━━━━━ INPUT DATA

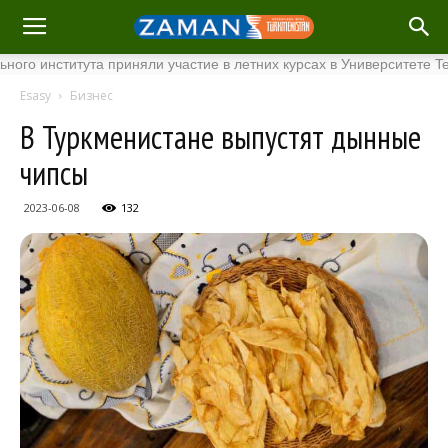
нститута приняли участие в летних курсах в Университете Tenaga 
Esasy
Бизнес
В Туркменистане выпустят дынные
чипсы
2023-06-08
132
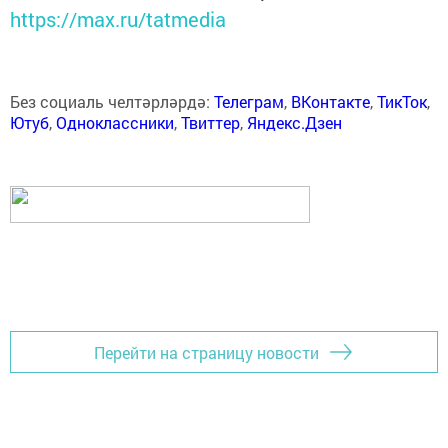
https://max.ru/tatmedia
Без социаль челтәрләрдә:
Телеграм
,
ВКонтакте
,
ТикТок
,
Ютуб
,
Одноклассники
,
Твиттер
,
Яндекс.Дзен
Перейти на страницу новости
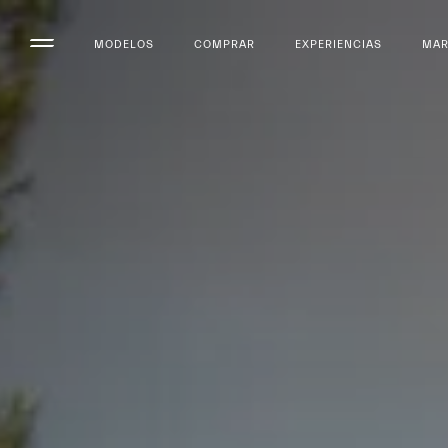
MODELOS
COMPRAR
EXPERIENCIAS
MA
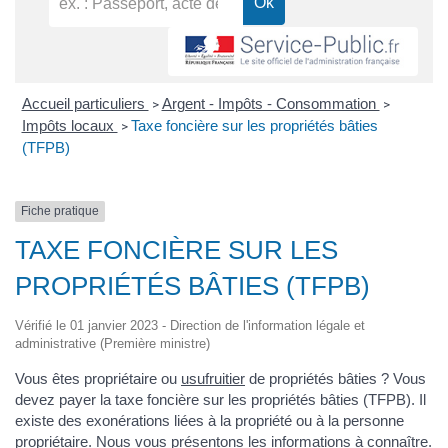
Accueil particuliers
Argent - Impôts - Consommation
>
>
Impôts locaux
Taxe foncière sur les propriétés bâties
>
(TFPB)
Fiche pratique
TAXE FONCIÈRE SUR LES
PROPRIÉTÉS BÂTIES (TFPB)
Vérifié le 01 janvier 2023 - Direction de l'information légale et
administrative (Première ministre)
Vous êtes propriétaire ou
usufruitier
de propriétés bâties ? Vous
devez payer la taxe foncière sur les propriétés bâties (TFPB). Il
existe des exonérations liées à la propriété ou à la personne
propriétaire. Nous vous présentons les informations à connaître.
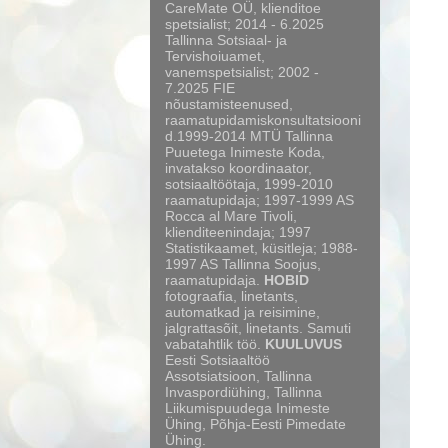
CareMate OÜ, klienditoe
spetsialist; 2014 - 6.2025
Tallinna Sotsiaal- ja
Tervishoiuamet,
vanemspetsialist; 2002 -
7.2025 FIE
nõustamisteenused,
raamatupidamiskonsultatsiooni
d.1999-2014 MTÜ Tallinna
Puuetega Inimeste Koda,
invatakso koordinaator,
sotsiaaltöötaja, 1999-2010
raamatupidaja; 1997-1999 AS
Rocca al Mare Tivoli,
klienditeenindaja; 1997
Statistikaamet, küsitleja; 1988-
1997 AS Tallinna Soojus,
raamatupidaja.
HOBID
fotograafia, linetants,
automatkad ja reisimine,
jalgrattasõit, linetants. Samuti
vabatahtlik töö.
KUULUVUS
Eesti Sotsiaaltöö
Assotsiatsioon, Tallinna
Invaspordiühing, Tallinna
Liikumispuudega Inimeste
Ühing, Põhja-Eesti Pimedate
Ühing.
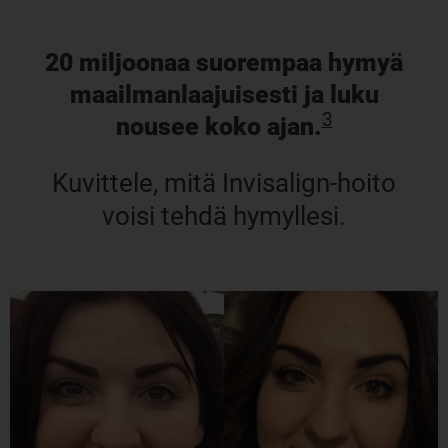
20 miljoonaa suorempaa hymyä
maailmanlaajuisesti ja luku
3
nousee koko ajan.
Kuvittele, mitä Invisalign-hoito
voisi tehdä hymyllesi.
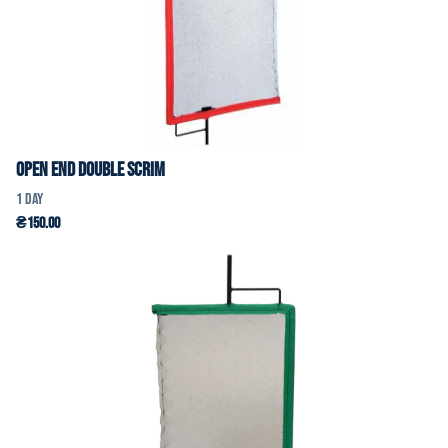
Open End Double Scrim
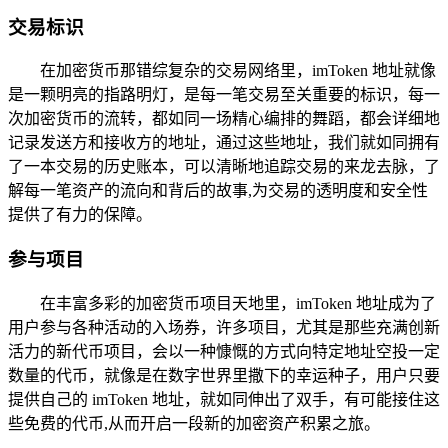
交易标识
在加密货币那错综复杂的交易网络里，imToken 地址就像
是一颗明亮的指路明灯，是每一笔交易至关重要的标识，每一
次加密货币的流转，都如同一场精心编排的舞蹈，都会详细地
记录发送方和接收方的地址，通过这些地址，我们就如同拥有
了一本交易的历史账本，可以清晰地追踪交易的来龙去脉，了
解每一笔资产的流向和背后的故事,为交易的透明度和安全性
提供了有力的保障。
参与项目
在丰富多彩的加密货币项目天地里，imToken 地址成为了
用户参与各种活动的入场券，许多项目，尤其是那些充满创新
活力的新代币项目，会以一种慷慨的方式向特定地址空投一定
数量的代币，就像是在数字世界里撒下的幸运种子，用户只要
提供自己的 imToken 地址，就如同伸出了双手，有可能接住这
些免费的代币,从而开启一段新的加密资产积累之旅。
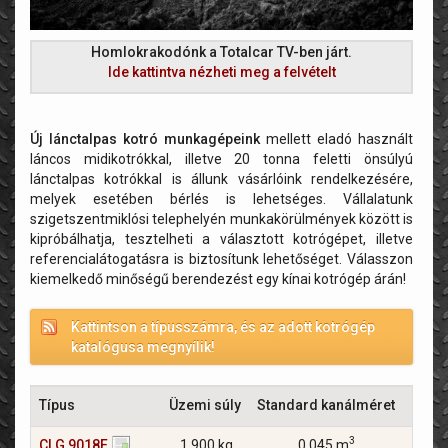
Homlokrakodónk a Totalcar TV-ben járt.
Ide kattintva nézheti meg a felvételt
Új lánctalpas kotró munkagépeink
mellett eladó használt
láncos midikotrókkal, illetve 20 tonna feletti önsúlyú
lánctalpas kotrókkal is állunk vásárlóink rendelkezésére,
melyek esetében bérlés is lehetséges. Vállalatunk
szigetszentmiklósi telephelyén munkakörülmények között is
kipróbálhatja, tesztelheti a választott kotrógépet, illetve
referencialátogatásra is biztosítunk lehetőséget. Válasszon
kiemelkedő minőségű berendezést egy kínai kotrógép árán!
Kattintson a típusszámra, és az adott kotrógép
katalógusa megnyílik!
Típus
Üzemi súly
Standard kanálméret
M
3
CLG 9018F
1.900 kg
0,045 m
13,4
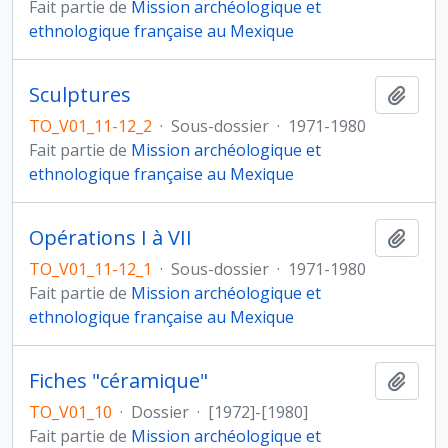
Fait partie de
Mission archéologique et
ethnologique française au Mexique
Sculptures
Ajout
TO_V01_11-12_2
·
Sous-dossier
·
1971-1980
Fait partie de
Mission archéologique et
ethnologique française au Mexique
Opérations I à VII
Ajout
TO_V01_11-12_1
·
Sous-dossier
·
1971-1980
Fait partie de
Mission archéologique et
ethnologique française au Mexique
Fiches "céramique"
Ajout
TO_V01_10
·
Dossier
·
[1972]-[1980]
Fait partie de
Mission archéologique et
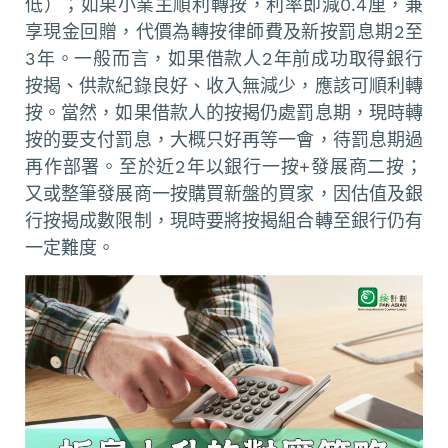
低）；如果小業主順利轉按，利率即減0.4厘，兼
享現金回贈，代價為轉按律師費及新按罰息期2至
3年。一般而言，如果借款人2年前成功取得銀行
按揭、供款紀錄良好、收入無減少，應該可順利轉
按。當然，如果借款人的按揭仍處罰息期，現時轉
按的要支付罰息，大概只好再等一會，待罰息期過
再作部署。至於近2年以銀行一按+發展商二按；
又或整筆發展商一按購買新盤的買家，因估值及銀
行按揭成數限制，現時要將按揭組合轉至銀行仍有
一定難度。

━━━━━━━━━━

EXERCISE DIRECTIONS
Output the data exactly as it appears. The pictures do not belong in it.

EXERCISE RESPONSE
нститута приняли участие в летних курсах в Университете Tenaga 
Esasy
Бизнес
В Туркменистане выпустят дынные
чипсы
2023-06-08
132
https://max.ru/tatmedia
Без социаль челтәрләрдә:
Телеграм
,
ВКонтакте
,
ТикТок
,
Ютуб
,
Одноклассники
,
Твиттер
,
Яндекс.Дзен
Перейти на страницу новости
MODELOS
COMPRAR
EXPERIENCIAS
MA
Accueil particuliers
Argent - Impôts - Consommation
>
>
Impôts locaux
Taxe foncière sur les propriétés bâties
>
(TFPB)
Fiche pratique
TAXE FONCIÈRE SUR LES
PROPRIÉTÉS BÂTIES (TFPB)
Vérifié le 01 janvier 2023 - Direction de l'information légale et
administrative (Première ministre)
Vous êtes propriétaire ou
usufruitier
de propriétés bâties ? Vous
devez payer la taxe foncière sur les propriétés bâties (TFPB). Il
existe des exonérations liées à la propriété ou à la personne
propriétaire. Nous vous présentons les informations à connaître.
CareMate OÜ, klienditoe
spetsialist; 2014 - 6.2025
Tallinna Sotsiaal- ja
Tervishoiuamet,
vanemspetsialist; 2002 -
7.2025 FIE
nõustamisteenused,
raamatupidamiskonsultatsiooni
d.1999-2014 MTÜ Tallinna
Puuetega Inimeste Koda,
invatakso koordinaator,
sotsiaaltöötaja, 1999-2010
raamatupidaja; 1997-1999 AS
Rocca al Mare Tivoli,
klienditeenindaja; 1997
Statistikaamet, küsitleja; 1988-
1997 AS Tallinna Soojus,
raamatupidaja.
HOBID
fotograafia, linetants,
automatkad ja reisimine,
jalgrattasõit, linetants. Samuti
vabatahtlik töö.
KUULUVUS
Eesti Sotsiaaltöö
Assotsiatsioon, Tallinna
Invaspordiühing, Tallinna
Liikumispuudega Inimeste
Ühing, Põhja-Eesti Pimedate
Ühing.
20 miljoonaa suorempaa hymyä
maailmanlaajuisesti ja luku
3
nousee koko ajan.
Kuvittele, mitä Invisalign-hoito
voisi tehdä hymyllesi.
Open End Double Scrim
交易标识
在加密货币那错综复杂的交易网络里，imToken 地址就像
是一颗明亮的指路明灯，是每一笔交易至关重要的标识，每一
次加密货币的流转，都如同一场精心编排的舞蹈，都会详细地
记录发送方和接收方的地址，通过这些地址，我们就如同拥有
了一本交易的历史账本，可以清晰地追踪交易的来龙去脉，了
解每一笔资产的流向和背后的故事,为交易的透明度和安全性
提供了有力的保障。
参与项目
在丰富多彩的加密货币项目天地里，imToken 地址成为了
用户参与各种活动的入场券，许多项目，尤其是那些充满创新
活力的新代币项目，会以一种慷慨的方式向特定地址空投一定
数量的代币，就像是在数字世界里撒下的幸运种子，用户只要
提供自己的 imToken 地址，就如同伸出了双手，有可能接住这
些免费的代币,从而开启一段新的加密资产积累之旅。
Homlokrakodónk a Totalcar TV-ben járt.
Ide kattintva nézheti meg a felvételt
Új lánctalpas kotró munkagépeink
mellett eladó használt
láncos midikotrókkal, illetve 20 tonna feletti önsúlyú
lánctalpas kotrókkal is állunk vásárlóink rendelkezésére,
melyek esetében bérlés is lehetséges. Vállalatunk
szigetszentmiklósi telephelyén munkakörülmények között is
kipróbálhatja, tesztelheti a választott kotrógépet, illetve
referencialátogatásra is biztosítunk lehetőséget. Válasszon
kiemelkedő minőségű berendezést egy kínai kotrógép árán!
Kattintson a típusszámra, és az adott kotrógép
katalógusa megnyílik!
Típus
Üzemi súly
Standard kanálméret
M
3
CLG 9018F
1.900 kg
0,045 m
13,4
Fait partie de
Mission archéologique et
ethnologique française au Mexique
Sculptures
Ajout
TO_V01_11-12_2
·
Sous-dossier
·
1971-1980
Fait partie de
Mission archéologique et
ethnologique française au Mexique
Opérations I à VII
Ajout
TO_V01_11-12_1
·
Sous-dossier
·
1971-1980
Fait partie de
Mission archéologique et
ethnologique française au Mexique
Fiches "céramique"
Ajout
TO_V01_10
·
Dossier
·
[1972]-[1980]
Fait partie de
Mission archéologique et
低）；如果小業主順利轉按，利率即減0.4厘，兼
享現金回贈，代價為轉按律師費及新按罰息期2至
3年。一般而言，如果借款人2年前成功取得銀行
按揭、供款紀錄良好、收入無減少，應該可順利轉
按。當然，如果借款人的按揭仍處罰息期，現時轉
按的要支付罰息，大概只好再等一會，待罰息期過
再作部署。至於近2年以銀行一按+發展商二按；
又或整筆發展商一按購買新盤的買家，因估值及銀
行按揭成數限制，現時要將按揭組合轉至銀行仍有
一定難度。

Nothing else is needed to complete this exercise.